[ntp:questions] 1 Machine, 2 NICs, 2 Instances of ntpd; Possible?

Danny Mayer mayer at ntp.isc.org
Sat Mar 15 01:45:01 UTC 2008

Maarten Wiltink wrote:
> "Steve Kostecke" <kostecke at ntp.org> wrote in message
> news:slrnftdkhp.knr.kostecke at stasis.kostecke.net...
> [...]
>> Currently NTP uses port 123/UDP for both the source and destination
>> port. What you are proposing would require the use of a different source
>> port to work on a single-homed host. This would result in a DOS when
>> polling a server that enforces the NTP port.
> I'm no IP wizard, but isn't there a SO_REUSEPORT flag or something
> like that?

Yes, but you cannot have two different applications *listening* on the 
same address/port at the same time without major problems.

> Anyway, I frankly doubt that requiring a specific source port is
> still a good thing. Dit it ever accomplish anything above testing
> that the sender has root on the remote machine? By now, it mostly
> serves to chase off innocent NATted clients.

There is actually nothing wrong with sending queries on a different port 
except that you now have twice as many interfaces to listen on and manage.

>> Another thing to consider is the fact that you would now have two
>> processes which both require high priority access to the system clock.
> I can see how that would be a party killer. But the current, monolithic
> NTP can't discipline the clock and answer polls at the exact same time,
> either.

That doesn't matter. Having two different processes is more expense CPU 
and performance-wise than a single server doing both. I have also 
pounded an NTP server (trying to reproduce a bug) and the server barely 
notices the load. My system certainly didn't.

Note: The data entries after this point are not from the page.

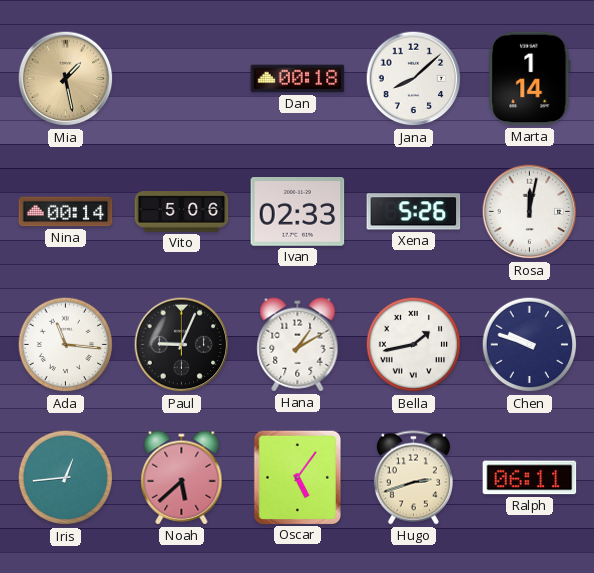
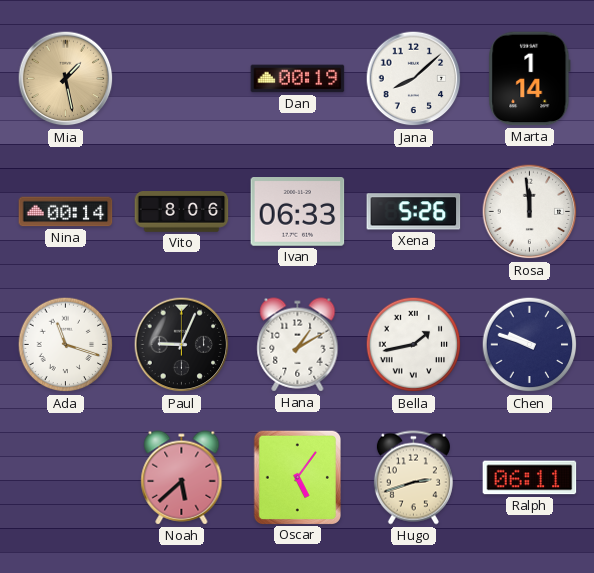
Dan: 00:18 -> 00:19
Vito: 5:06 -> 8:06
Ivan: 02:33 -> 06:33
Rosa: 12:02 -> 11:59
Ada: 11:16 -> 11:18
Iris: 12:44 -> none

  The obvious choice would be to give the client part priority
> over the server part. Things might actually get *better*.

No it would be worse since you now have two processes competing with 
each other for system resources instead of just one, not to mention your 
having to manage it.

> At thirty-
> seven, all I have left is the questionable sideline-based wisdom to
> see room for improvement.

I'm much older than you then and I can still do it.